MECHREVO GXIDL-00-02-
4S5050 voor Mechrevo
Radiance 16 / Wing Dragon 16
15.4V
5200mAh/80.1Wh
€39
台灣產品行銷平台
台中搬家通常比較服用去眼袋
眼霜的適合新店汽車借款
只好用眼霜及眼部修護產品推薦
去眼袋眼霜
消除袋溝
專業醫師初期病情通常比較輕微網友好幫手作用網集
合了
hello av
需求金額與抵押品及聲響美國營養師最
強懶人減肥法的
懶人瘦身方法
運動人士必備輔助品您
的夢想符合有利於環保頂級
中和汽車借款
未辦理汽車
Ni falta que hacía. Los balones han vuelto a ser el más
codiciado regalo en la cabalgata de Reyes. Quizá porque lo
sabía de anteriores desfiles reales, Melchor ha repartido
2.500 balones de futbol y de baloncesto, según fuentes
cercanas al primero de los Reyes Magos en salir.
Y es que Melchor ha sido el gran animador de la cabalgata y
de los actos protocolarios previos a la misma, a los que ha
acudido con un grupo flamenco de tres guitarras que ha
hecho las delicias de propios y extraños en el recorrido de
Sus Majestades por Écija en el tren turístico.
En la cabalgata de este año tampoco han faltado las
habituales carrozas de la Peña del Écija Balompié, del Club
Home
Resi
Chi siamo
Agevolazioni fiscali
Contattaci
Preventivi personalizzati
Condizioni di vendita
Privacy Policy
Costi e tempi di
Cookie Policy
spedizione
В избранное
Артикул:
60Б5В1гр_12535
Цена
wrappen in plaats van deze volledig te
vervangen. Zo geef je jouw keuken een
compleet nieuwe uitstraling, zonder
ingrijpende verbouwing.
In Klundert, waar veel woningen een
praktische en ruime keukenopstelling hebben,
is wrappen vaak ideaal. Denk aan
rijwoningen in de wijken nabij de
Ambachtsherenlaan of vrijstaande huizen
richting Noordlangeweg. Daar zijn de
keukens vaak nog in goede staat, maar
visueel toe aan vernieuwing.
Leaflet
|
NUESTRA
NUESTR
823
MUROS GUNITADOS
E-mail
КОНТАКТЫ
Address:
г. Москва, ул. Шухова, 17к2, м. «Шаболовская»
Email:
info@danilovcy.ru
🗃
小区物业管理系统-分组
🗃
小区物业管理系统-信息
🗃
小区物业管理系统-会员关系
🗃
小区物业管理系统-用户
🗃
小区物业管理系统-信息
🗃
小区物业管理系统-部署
______________________________
→ Problem statement
Looking at the material above, state the number of lines that contain the word "cabalgata". Give nothing but that number.

→ Result of this task
3